Hendersons Relish, South Yorkshire
World famous in Sheffield , but little known beyond the city’s boundaries (well, it is sold abroad as far away as Doncaster and Barnsley, and even exotic Whitby, Henderson’s Relish is a truly regional delicacy. Sheffielders may argue about allegiance to Wednesday or United , but not about the excellence of Henderson’s.
Made since the end of the 19th century when Henry Henderson, a salter and food wholesaler, created the product in his grocery store at 35, Broad Lane, there is something decidedly Victorian about the condiment: the building where it is made on Leavygreave Road (less than half-a-mile from its original home) is a survival, an old-fashioned red-brick structure increasingly surrounded by far more modern neighbours, including the ever-expanding Sheffield University; the bottle looks the antithesis of chic, the label a slightly muddy orange; and the idea of a one-bottle-suits-all sauce fitted more straightened times rather better.
Hendo’s as locals sometimes dub it is (and they won’t thank me for the description) something of a poor man’s Worcester Sauce ; for vegetarians it has the advantage that it contains no anchovies, thus is approved by the Vegetarian Society.

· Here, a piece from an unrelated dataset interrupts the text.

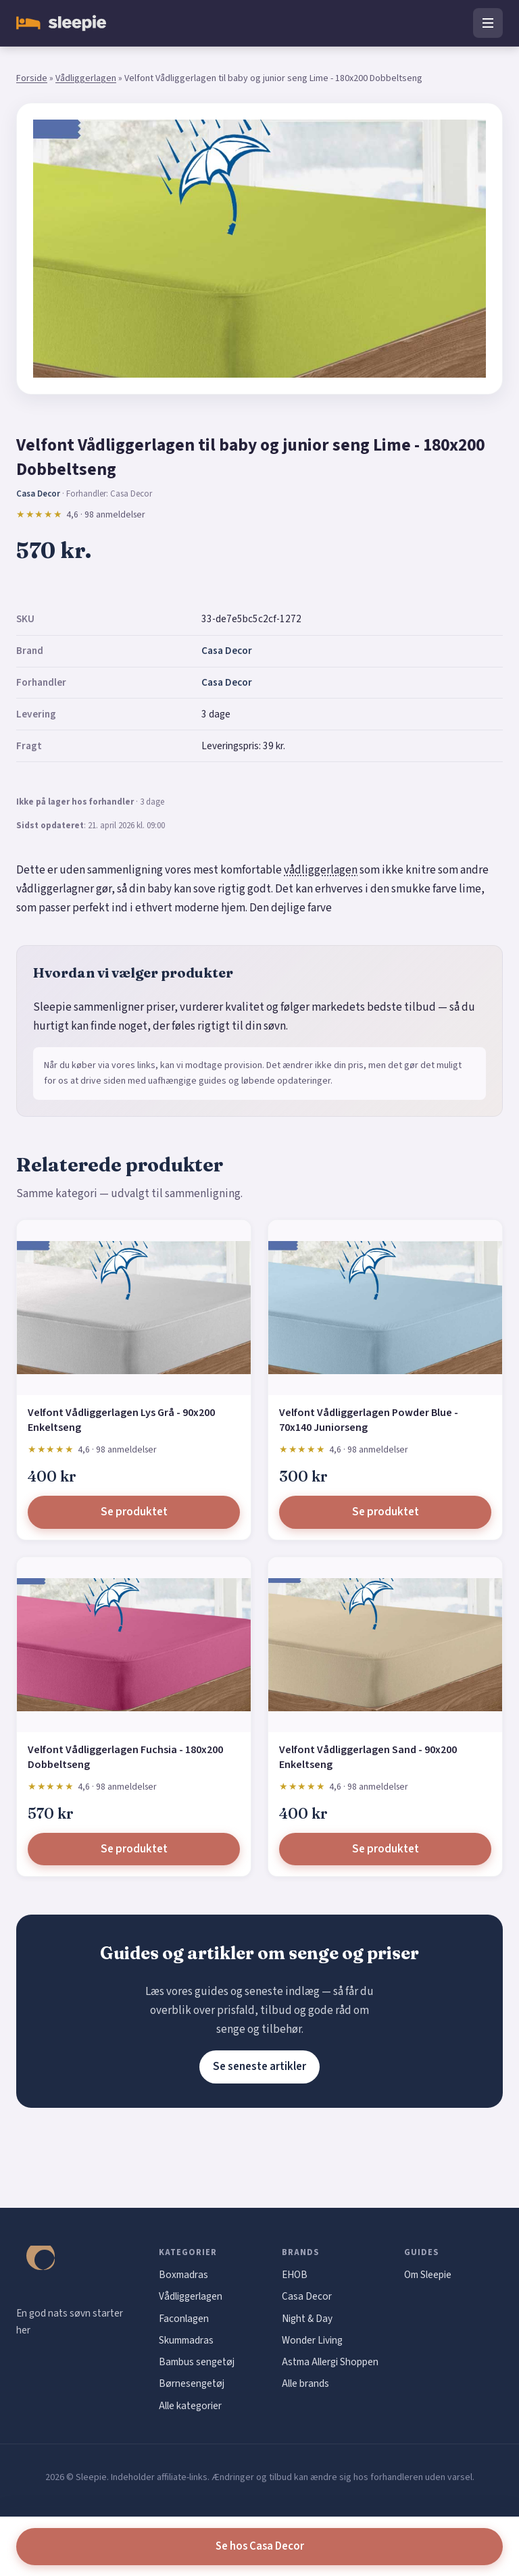 The width and height of the screenshot is (519, 2576). What do you see at coordinates (226, 650) in the screenshot?
I see `Casa Decor` at bounding box center [226, 650].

It has a sweet-and-sour approach with both sugar and saccharin (the latter seemingly a relic of WWII sugar shortages) and plenty of vinegar. The ingredients include tamarind, garlic, and cayenne pepper, combined of course in a secret blend, and Sheffield water.
Regular unfounded rumours of the impending closure of the company prompt panic buying, but given the annual output of around three-quarters of a million bottles – Sheffield is after all one of the biggest cities in the country - by a small staff from an equally small production facility it is hard to imagine the enterprise as anything but sound.
Seen in chip shops in the city; used in soups and stews by home cooks and posh marinades by chefy Sheffielders in the world outside; lauded by exiled tyke Peter Stringfellow as the necessary accompaniment to a proper cooked breakfast; Henderson’s Relish looks likely to remain a special part of Steel City for some time yet.